Currently, the Korean DoD is using short tandem repeat-based method to identify those remains by matching them with living relatives of those missing soldiers, but the matching rate is "extremely low" due to the condition of the DNA, Lee said.
DNA Link is in the process of persuading the DoD to adopt its chip for that program.

"We have some good preliminary results using other old DNA and their living relatives," Lee said. He noted that the Korean program is focused on Korean soldiers, and that cases involving US soldiers are handled by the US Department of Defense. About 8,000 American servicemen who fought in Korea are still listed as missing by the US DoD.

A self-described medical genetics research company, DNA Link provides services for several US and European vendors, including Affy, Agilent Technologies, Fluidigm, Illumina, Pacific Biosciences, and Roche. Earlier this week, the company announced that it had obtained a license to develop and commercialize a microarray-based forensic test on Affy's GeneChip platform.

In Lee's opinion, microarrays have "many advantages" over other technologies, including PCR-based microsatellite genotyping, Fluidigm's integrated fluidic circuit-based approach, and genotyping by sequencing.

With regards to microsatellite, or STR, genotyping, Lee said that SNP markers are "easier to type, interpret, and scale up" compared to STR markers.
"We have data that shows many SNP markers being genotyped by our chip on the samples [that] were unable to [be] genotyped with existing STR marker kits," said Lee.

He added that DNA Link selected an array-based approach over adopting next-generation sequencing for its forensic test because it "requires less DNA" and because Affy's arrays are "quite reliable and easy to make in large quantities."
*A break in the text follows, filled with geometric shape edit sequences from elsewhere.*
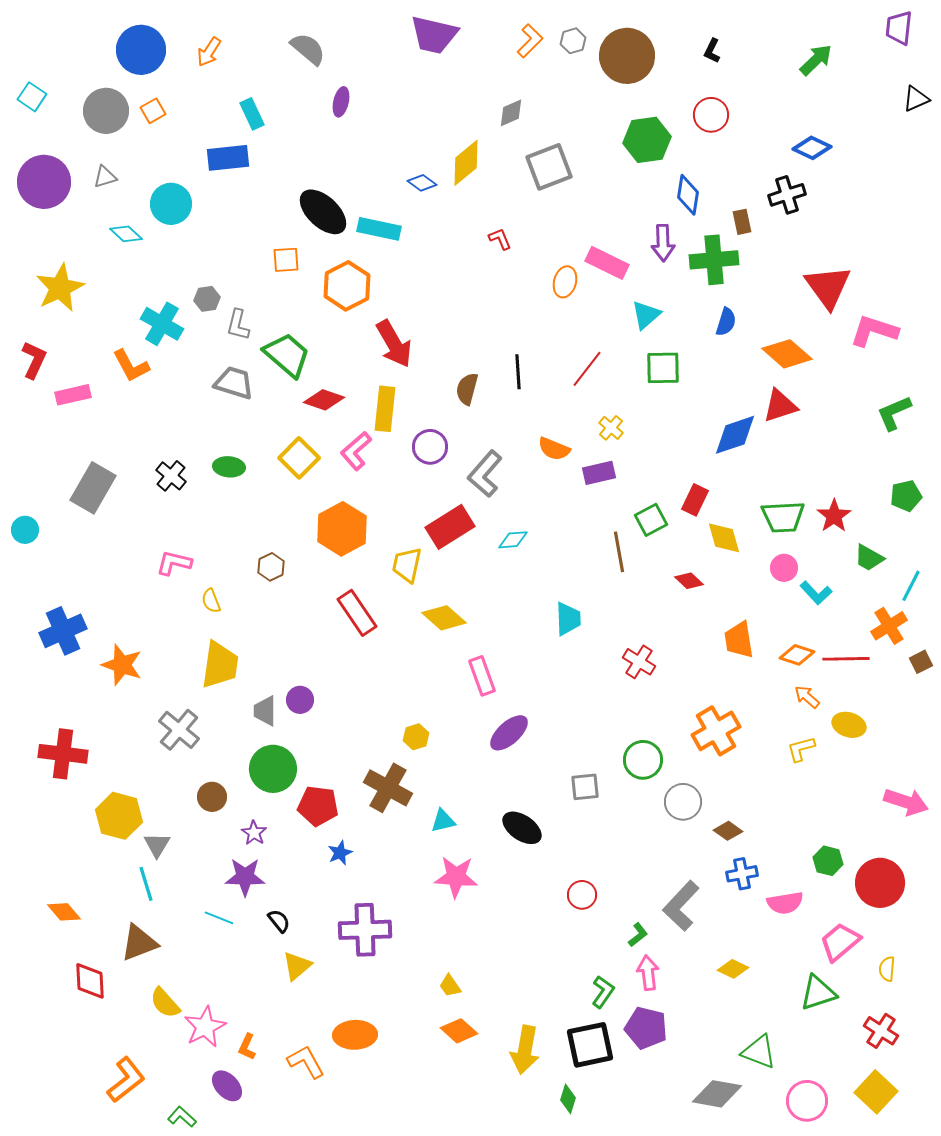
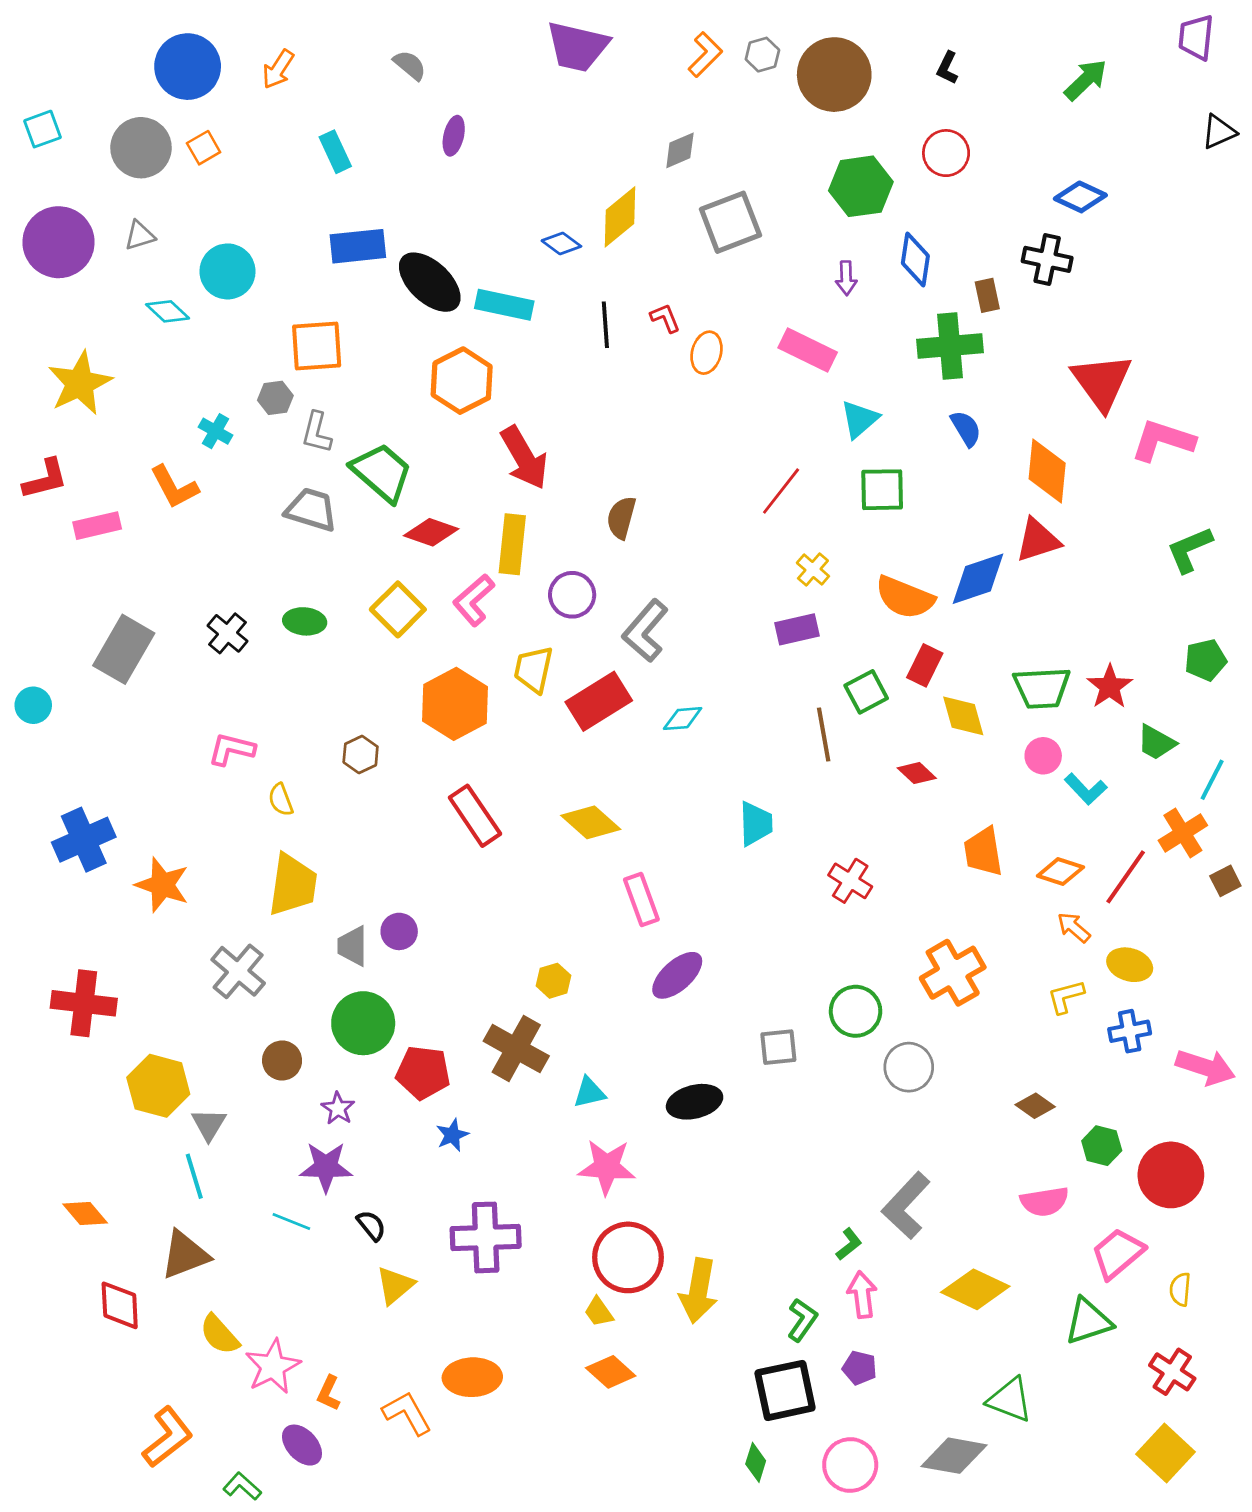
gray semicircle: (308, 49) -> (410, 65), size x0.7
cyan square: (32, 97) -> (43, 129), turned 36
blue rectangle: (228, 158) -> (358, 246), moved
black cross: (787, 195) -> (1047, 259), turned 30
purple arrow: (663, 243) -> (846, 278), moved, size x0.7
orange square: (286, 260) -> (317, 346), moved, size x1.5
orange ellipse: (565, 282) -> (707, 353), moved
blue semicircle: (726, 322) -> (966, 428), turned -48
cyan cross: (162, 324) -> (216, 431), size x0.6
orange diamond: (787, 354) -> (1047, 471), turned 54
red L-shape: (34, 360) -> (45, 479), turned 51
black line: (518, 372) -> (605, 325), moved
orange semicircle: (554, 449) -> (905, 597), moved, size x1.4
yellow trapezoid: (407, 565) -> (534, 669), moved
red line: (846, 659) -> (1126, 877), turned -54
black ellipse: (522, 828) -> (695, 1102), turned -48
brown diamond: (728, 831) -> (1035, 1106), moved
blue cross: (742, 874) -> (1130, 1031), moved
red circle: (582, 895) -> (628, 1257), moved, size x1.8
yellow diamond: (733, 969) -> (975, 1289), size x1.6
purple pentagon: (646, 1028) -> (860, 1368), size x0.6
yellow arrow: (525, 1050) -> (699, 1291), moved
pink circle: (807, 1101) -> (850, 1465), moved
He also noted that Affy's installed base of GCS 3000Dx v.2 instruments around the world was a rationale for making the test available as a GeneChip, as those interested in using AccuID "don't have to invest in machines."

Though the 3000 Dx has been cleared by the Korean Food and Drug Administration, Lee said that forensic tests like AccuID do not require regulatory clearance in South Korea.

From Affy's perspective, the launch of AccuID is a gateway to the Korean market for its diagnostic partners.

Mindy Lee-Olsen, vice president of marketing services at Affy, told BioArray News that the firm maintains similar relationships with 16 diagnostics firms — including Roche, Pathwork Diagnostics, and Skyline Diagnostics — that have developed and launched tests on Affy's technology platform (BAN 6/26/2012). In total, 60 tests have been developed or are in development, Lee-Olsen said.

According to Lee-Olsen, the addition of DNA Link, a service provider that offers testing on the 3000 Dx v.2, could technically enable those firms to eventually offer their tests to Korean customers.

"In the event of DNA Link, there are no formal agreements at this time that name them as a menu integrator [or] test outlet, but it is a possibility down the road," Lee-Olsen said.

Such relationships could expand the market for DNA Link's test too.

Lee said that his company is "absolutely interested" in providing DNA Link's chips to partners in other countries, and noted that the company selected SNP content for AccuID that would allow the test to "perform well on other ethnic groups."

Looking ahead, Lee said that DNA Link is planning a new version of AccuID that will feature additional markers including "ancestry informative markers for ethnic differentiation, phenotype markers like ABO blood type," and markers for hair and eye color. He said that DNA Link is working with Affy on the next version of the chip.